Por este modo as juntas de parochia e as camaras municipaes virão despojar de certos logradouros os povos que estão costumados a elles.
Eu queria portanto que esta disposição se realisasse só d'aquelles concelhos aonde não houvesse outros terrenos pertencentes ás camaras de que ellas podessem lançar mão.
Não me opponho á concessão, mas desejava, como digo, que nos concelhos aonde houvesse terrenos baldios, que não servissem de logradouro commum, se applicassem esses terrenos para as escolas, e não se fosse buscar para esse fim o logradouro commum.
Quando se tratar da especialidade, faço tenção de apresentar uma moção de ordem n'este sentido, para que, no caso de as juntas de parochia e camaras municipaes terem outros terrenos que não sejam logradouro commum, será o seu producto preferido para a edificação das escolas.
Tambem tenho a fazer algumas observações ao artigo 8.º, porque me parece que os vencimentos que actualmente percebem os professores de latim não é sufficiente para remunerar bons professores.

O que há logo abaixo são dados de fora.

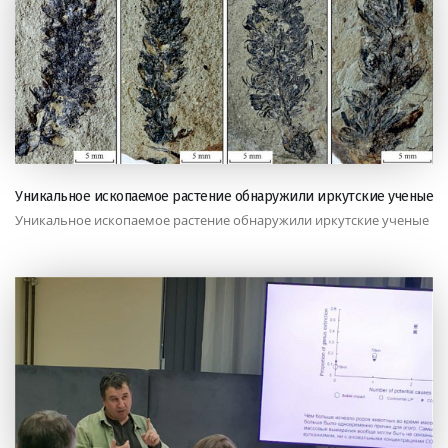
Уникальное ископаемое растение обнаружили иркутские ученые
Уникальное ископаемое растение обнаружили иркутские ученые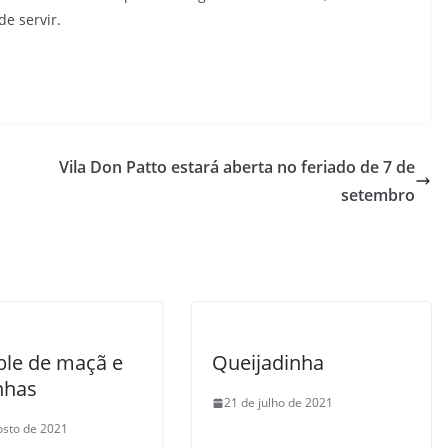
e servir.
Vila Don Patto estará aberta no feriado de 7 de
setembro
le de maçã e
Queijadinha
nhas
21 de julho de 2021
osto de 2021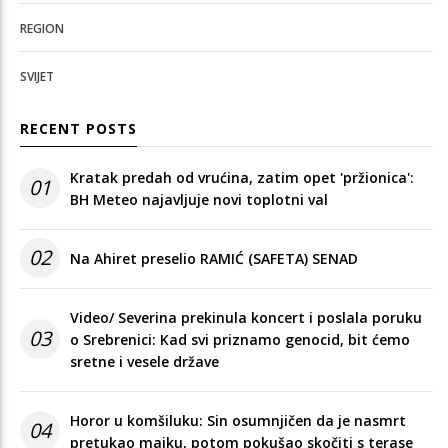
REGION
SVIJET
RECENT POSTS
Kratak predah od vrućina, zatim opet 'pržionica':
01
BH Meteo najavljuje novi toplotni val
02
Na Ahiret preselio RAMIĆ (SAFETA) SENAD
Video/ Severina prekinula koncert i poslala poruku
03
o Srebrenici: Kad svi priznamo genocid, bit ćemo
sretne i vesele države
Horor u komšiluku: Sin osumnjičen da je nasmrt
04
pretukao majku, potom pokušao skočiti s terase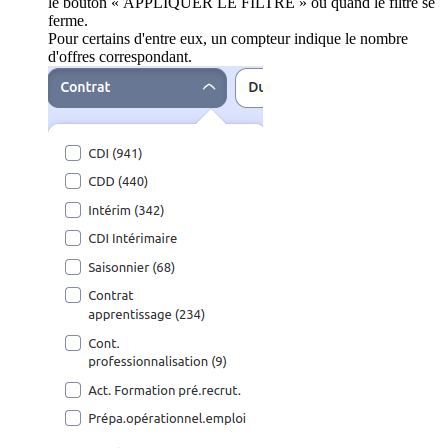
le bouton « APPLIQUER LE FILTRE » ou quand le filtre se
ferme.
Pour certains d'entre eux, un compteur indique le nombre
d'offres correspondant.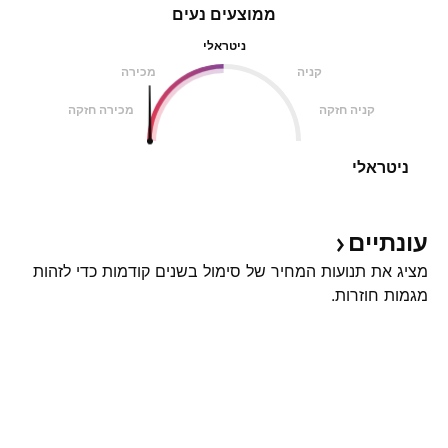
ממוצעים נעים
ניטראלי
קניה
מכירה
קניה חזקה
מכירה חזקה
ניטראלי
עונתיים
מציג את תנועות המחיר של סימול בשנים קודמות כדי לזהות
מגמות חוזרות.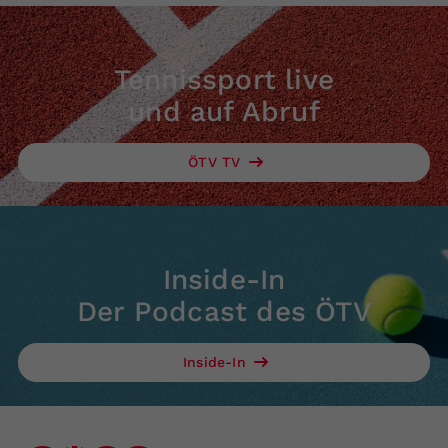
Tennissport live
und auf Abruf
ÖTV TV
Inside-In
Der Podcast des ÖTV
Inside-In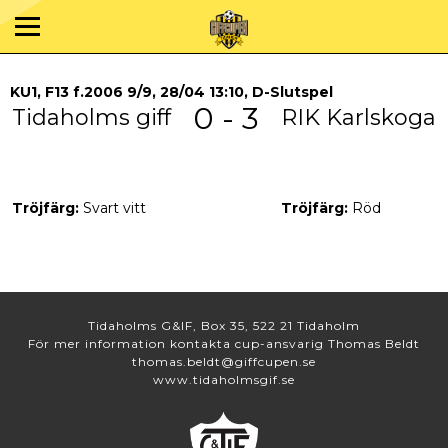
KU1, F13 f.2006 9/9, 28/04 13:10, D-Slutspel
0 - 3
Tidaholms giff
RIK Karlskoga
Tröjfärg:
Svart vitt
Tröjfärg:
Röd
Tidaholms G&IF, Box 35, 522 21 Tidaholm
För mer information kontakta cup-ansvarig Thomas Beldt
thomas.beldt@giffcupen.se
www.tidaholmsgif.se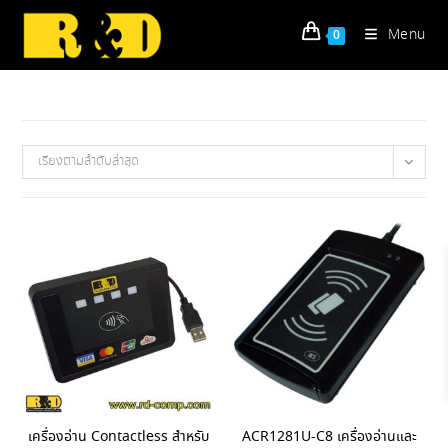
Skip
to
Menu
0
content
เรียงตามลำดับล่าสุด
เครื่องอ่าน Contactless สำหรับ
ACR1281U-C8 เครื่องอ่านและ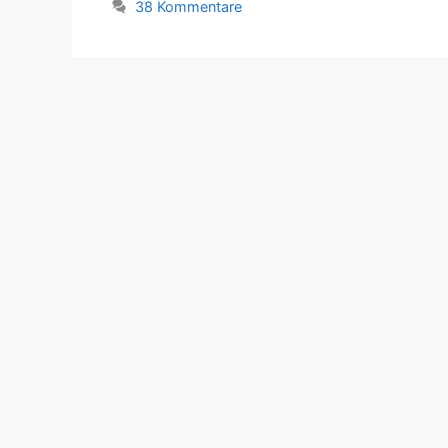
38 Kommentare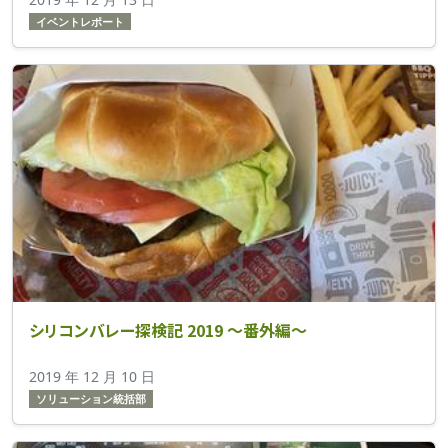
イベントレポート
シリコンバレー探検記 2019 ～番外編～
2019 年 12 月 10 日
ソリューション統括部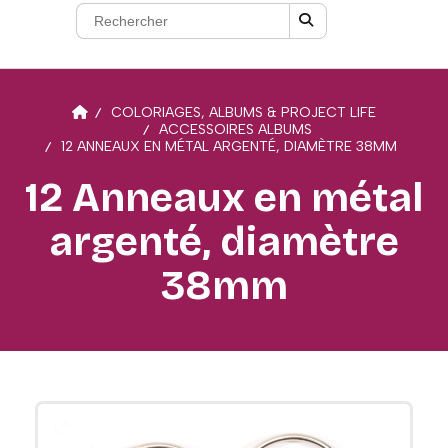
COLORIAGES, ALBUMS & PROJECT LIFE
ACCESSOIRES ALBUMS
12 ANNEAUX EN MÉTAL ARGENTÉ, DIAMÈTRE 38MM
12 Anneaux en métal
argenté, diamètre
38mm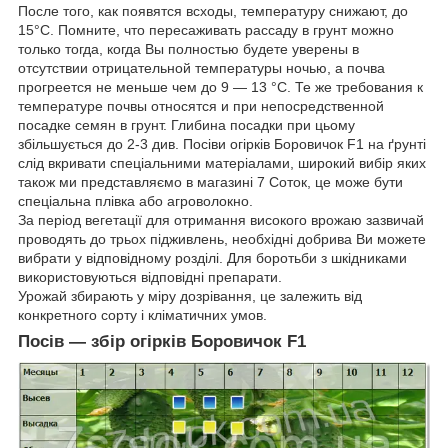
После того, как появятся всходы, температуру снижают, до
15°С. Помните, что пересаживать рассаду в грунт можно
только тогда, когда Вы полностью будете уверены в
отсутствии отрицательной температуры ночью, а почва
прогреется не меньше чем до 9 ― 13 °С. Те же требования к
температуре почвы относятся и при непосредственной
посадке семян в грунт. Глибина посадки при цьому
збільшується до 2-3 див. Посіви
огірків Боровичок F1
на ґрунті
слід вкривати спеціальними матеріалами, широкий вибір яких
також ми представляємо в магазині 7 Соток, це може бути
спеціальна плівка або агроволокно.
За період вегетації для отримання високого врожаю зазвичай
проводять до трьох підживлень, необхідні добрива Ви можете
вибрати у відповідному розділі. Для боротьби з шкідниками
використовуються відповідні препарати.
Урожай збирають у міру дозрівання, це залежить від
конкретного сорту і кліматичних умов.
Посів ― збір огірків
Боровичок F1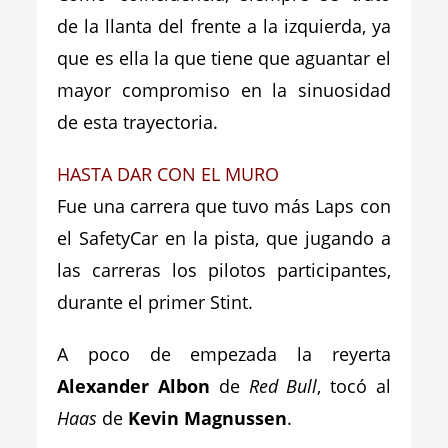
de la llanta del frente a la izquierda, ya
que es ella la que tiene que aguantar el
mayor compromiso en la sinuosidad
de esta trayectoria.
HASTA DAR CON EL MURO
Fue una carrera que tuvo más Laps con
el SafetyCar en la pista, que jugando a
las carreras los pilotos participantes,
durante el primer Stint.
A poco de empezada la reyerta
Alexander Albon
de
Red Bull
, tocó al
Haas
de
Kevin Magnussen
.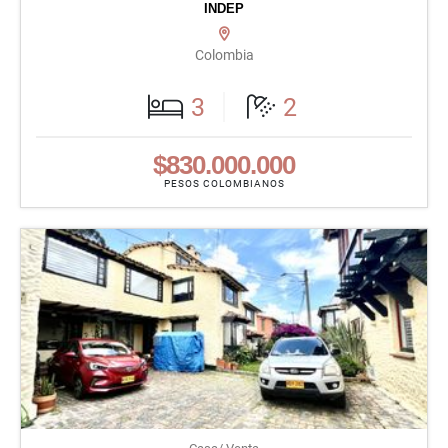
INDEP
Colombia
3
2
$830.000.000
PESOS COLOMBIANOS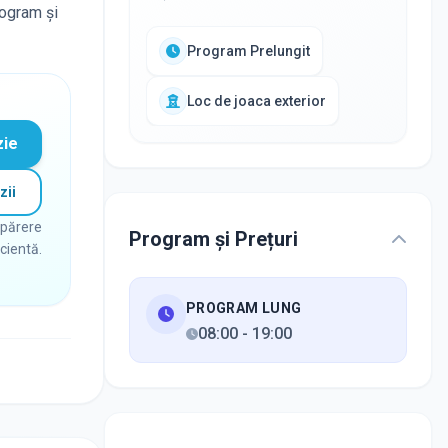
rogram și
Program Prelungit
Loc de joaca exterior
zie
zii
 părere
Program și Prețuri
icientă.
PROGRAM LUNG
08:00
-
19:00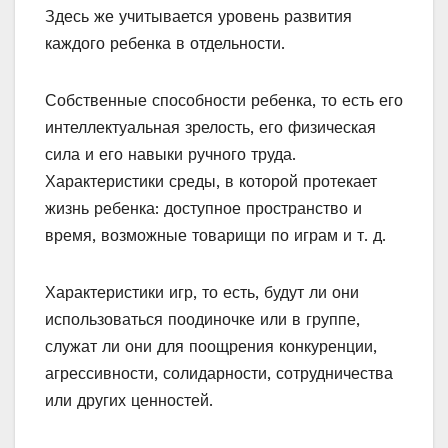
Здесь же учитывается уровень развития
каждого ребенка в отдельности.
Собственные способности ребенка, то есть его
интеллектуальная зрелость, его физическая
сила и его навыки ручного труда.
Характеристики среды, в которой протекает
жизнь ребенка: доступное пространство и
время, возможные товарищи по играм и т. д.
Характеристики игр, то есть, будут ли они
использоваться поодиночке или в группе,
служат ли они для поощрения конкуренции,
агрессивности, солидарности, сотрудничества
или других ценностей.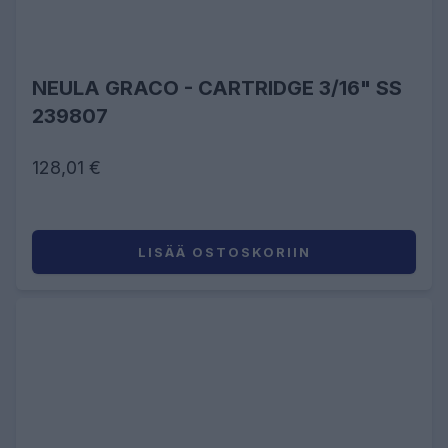
NEULA GRACO - CARTRIDGE 3/16" SS
239807
128,01 €
LISÄÄ OSTOSKORIIN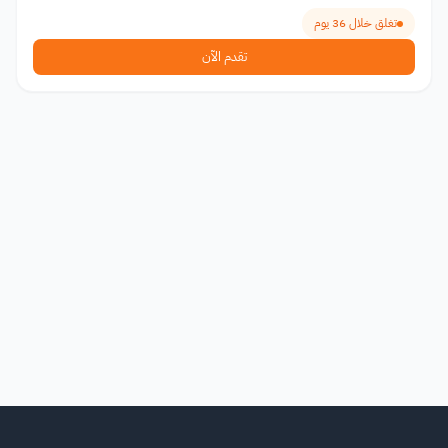
تغلق خلال 36 يوم
تقدم الآن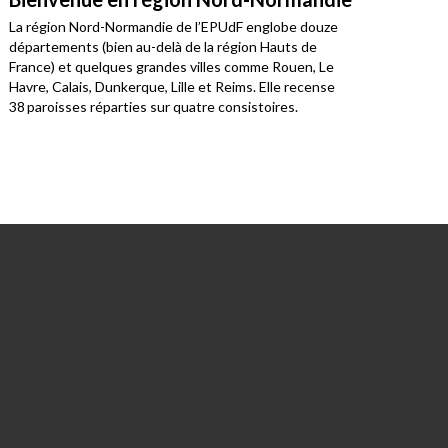
La région Nord-Normandie de l’EPUdF englobe douze
Où v
départements (bien au-delà de la région Hauts de
Bret
France) et quelques grandes villes comme Rouen, Le
limo
Havre, Calais, Dunkerque, Lille et Reims. Elle recense
38 paroisses réparties sur quatre consistoires.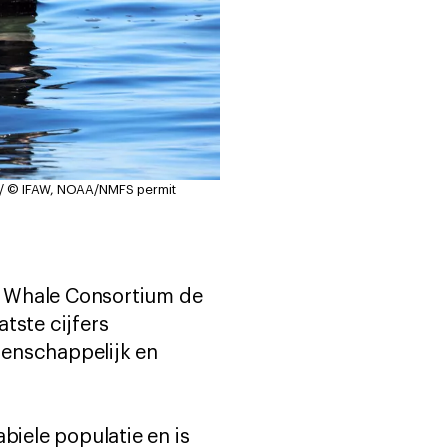
 / © IFAW, NOAA/NMFS permit
t Whale Consortium de
tste cijfers
tenschappelijk en
biele populatie en is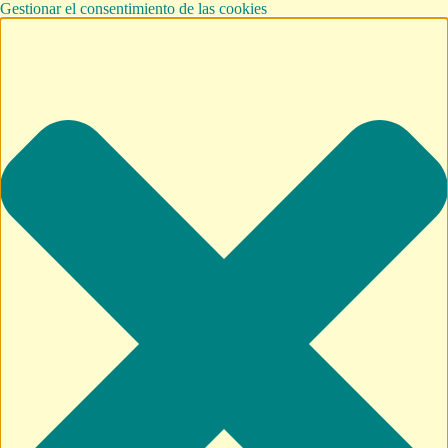
Gestionar el consentimiento de las cookies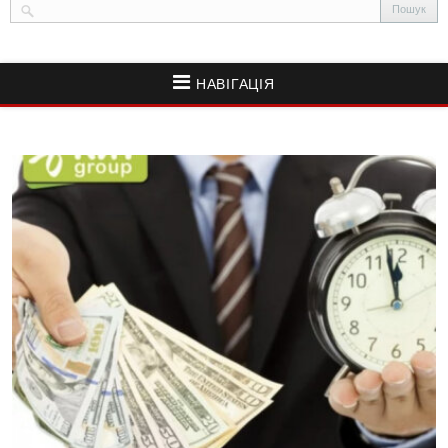
НАВІГАЦІЯ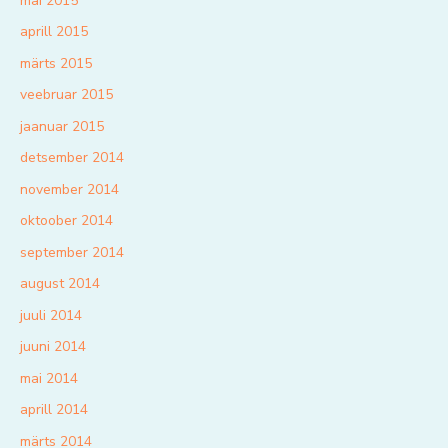
mai 2015
aprill 2015
märts 2015
veebruar 2015
jaanuar 2015
detsember 2014
november 2014
oktoober 2014
september 2014
august 2014
juuli 2014
juuni 2014
mai 2014
aprill 2014
märts 2014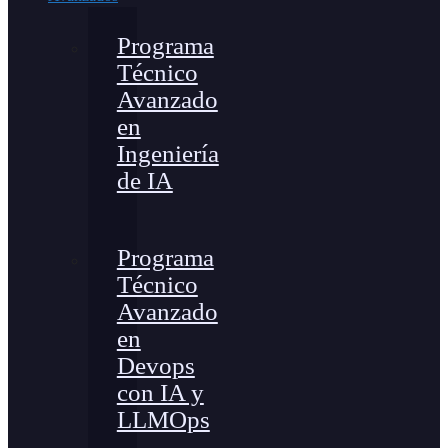
Programa
Técnico
Avanzado
en
Ingeniería
de IA
Programa
Técnico
Avanzado
en
Devops
con IA y
LLMOps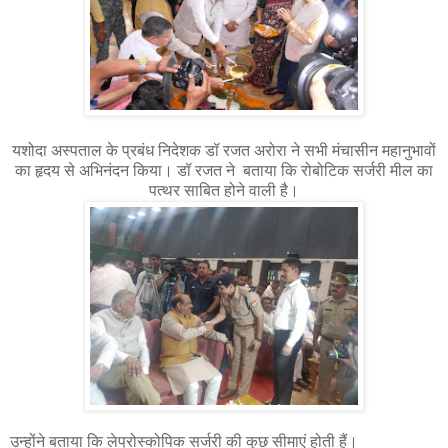
यशोदा अस्पताल के प्रबंध निदेशक डॉ रजत अरोरा ने सभी मंचासीन महानुभावों
का हृदय से अभिनंदन किया। डॉ रजत ने बताया कि रोबोटिक सर्जरी मील का
पत्थर साबित होने वाली है।
उन्होंने बताया कि लेप्रोस्कोपिक सर्जरी की कुछ सीमाएं होती हैं।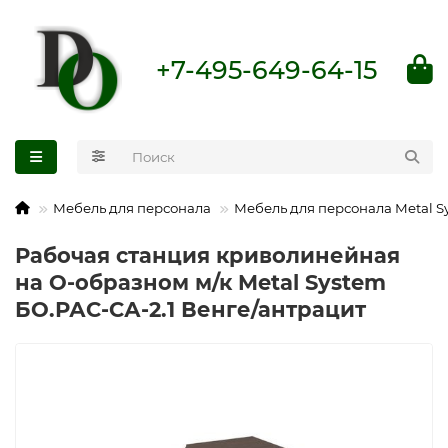
+7-495-649-64-15
Мебель для персонала
Мебель для персонала Metal S
Рабочая станция криволинейная
на О-образном м/к Metal System
БО.РАС-СА-2.1 Венге/антрацит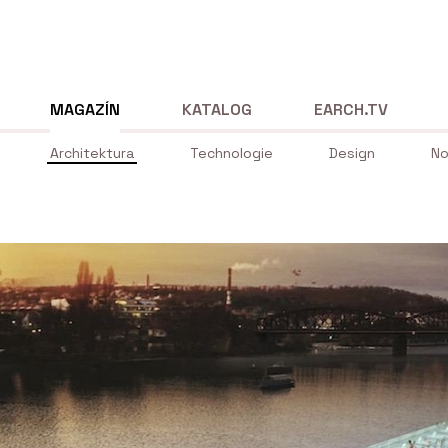
MAGAZÍN
KATALOG
EARCH.TV
Architektura
Technologie
Design
No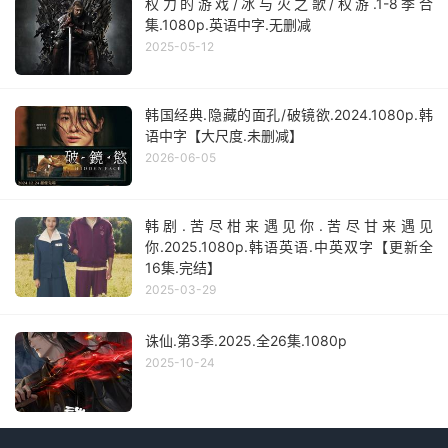
权力的游戏/冰与火之歌/权游.1-8季合
集.1080p.英语中字.无删减
2025-05-12
韩国经典.隐藏的面孔/破镜欲.2024.1080p.韩
语中字【大尺度.未删减】
2026-06-05
韩剧.苦尽柑来遇见你.苦尽甘来遇见
你.2025.1080p.韩语英语.中英双字【更新全
16集.完结】
2025-03-29
诛仙.第3季.2025.全26集.1080p
2025-10-24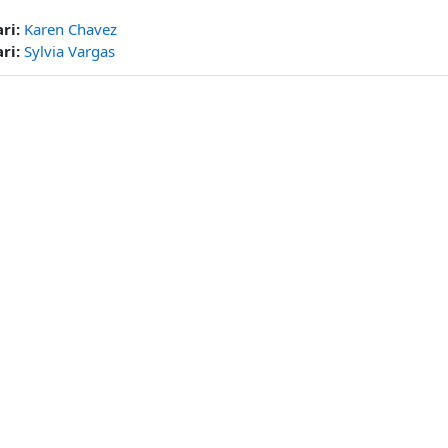
ri:
Karen Chavez
ri:
Sylvia Vargas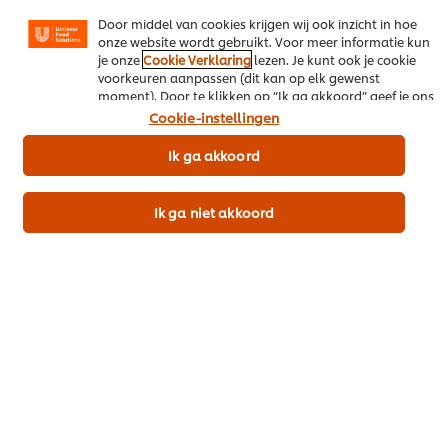
zijn, zowel op onze website als op websites van derden.
Door middel van cookies krijgen wij ook inzicht in hoe
Home
onze website wordt gebruikt. Voor meer informatie kun
je onze
Cookie Verklaring
lezen. Je kunt ook je cookie
Over ons
voorkeuren aanpassen (dit kan op elk gewenst
moment). Door te klikken op “Ik ga akkoord” geef je ons
Inspiratie
toestemming cookies te gebruiken.
Cookie-instellingen
Merken
Ik ga akkoord
Recepten
Ik ga niet akkoord
Producten & Webshop
Cook & Save
Promo
Inschrijven nieuwsbrief
Cookievoorkeuren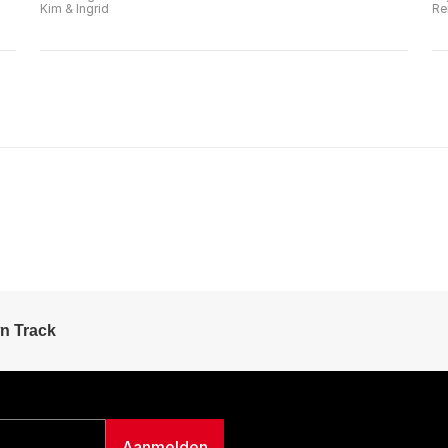
Kim & Ingrid
Re
n Track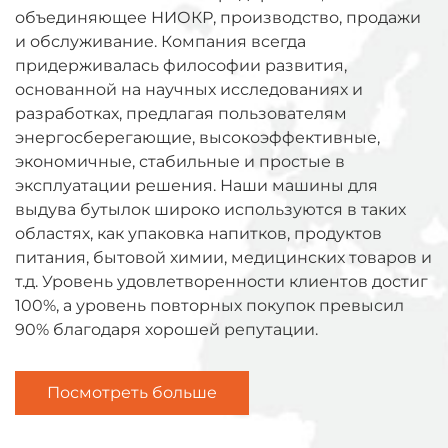
объединяющее НИОКР, производство, продажи
и обслуживание. Компания всегда
придерживалась философии развития,
основанной на научных исследованиях и
разработках, предлагая пользователям
энергосберегающие, высокоэффективные,
экономичные, стабильные и простые в
эксплуатации решения. Наши машины для
выдува бутылок широко используются в таких
областях, как упаковка напитков, продуктов
питания, бытовой химии, медицинских товаров и
т.д. Уровень удовлетворенности клиентов достиг
100%, а уровень повторных покупок превысил
90% благодаря хорошей репутации.
Посмотреть больше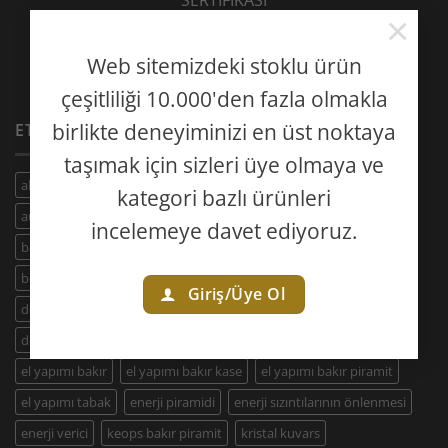
×
Web sitemizdeki stoklu ürün
çeşitliliği 10.000'den fazla olmakla
birlikte deneyiminizi en üst noktaya
ETIKETLER
taşımak için sizleri üye olmaya ve
altın oran piramidi
ametist
aura güçlendirme
kategori bazlı ürünleri
aura temizleme
bakır bardak altlığı
bakır kase
incelemeye davet ediyoruz.
bakır keops piramit
bakır tabak
bardak altlığı
Boncuk Tas
boğaz çakrası
dekoatif bakır tabak
dekoratif bakır kase
Giriş/Üye Ol
dekoratif tabak
doğal taşları temizleme
doğal taş nasıl temizlenir
doğal taş temizleme
el yapımı
el yapımı bakır
el yapımı bakır kase
el yapımı bakır piramit
el yapımı tabak
enerji piramidi
enerji sızıntılarının önlenmesi
enerji verici
keops bakır piramit
kristal kuvars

N'esta parte sou mais ministerial do que. o sr. ministro do reino. Estou persuadido de que s. ex.ª não achará professor algum que, com o ordenado de 200$000 réis, se preste a ensinar latim, inglez, francez, e ao mesmo tempo principios de administração ou qualquer das outras doutrinas de que resa o artigo 8.º E se s. ex.ª quizer impor ás camaras municipaes a responsabilidade de darem mais réis 50$000, assim mesmo convenço-me de que será muito difficil achar professores habilitados que queiram subordinar-se a tão pequena quantia.
(Interrupção.)
Essa gratificação é para outra cousa; tem outra applicação.
Não ha nenhum homem, que tenha certos conhecimentos, que queira ir ensinar latim, ou qualquer das doutrinas apontadas n'este projecto, pela quantia de 250$000 réis.
N'esta parte ainda sou mais ministerial do que o sr. ministro, porque quero que s. ex.ª fique auctorisado a augmentar os vencimentos aos professores para poderem bem ensinar.
Póde haver muito quem queira ensinar latim e principios de administração por 250$000 réis, mas quem esteja bem habilitado, de certo não. Repito, sou muito mais ministerial do que o sr. ministro, porque quero que fique auctorisado a augmentar os vencimentos como julgar conveniente.
Por agora não tenho mais reflexões a fazer. Quando se tratar da especialidade eu mandarei as propostas convenientes.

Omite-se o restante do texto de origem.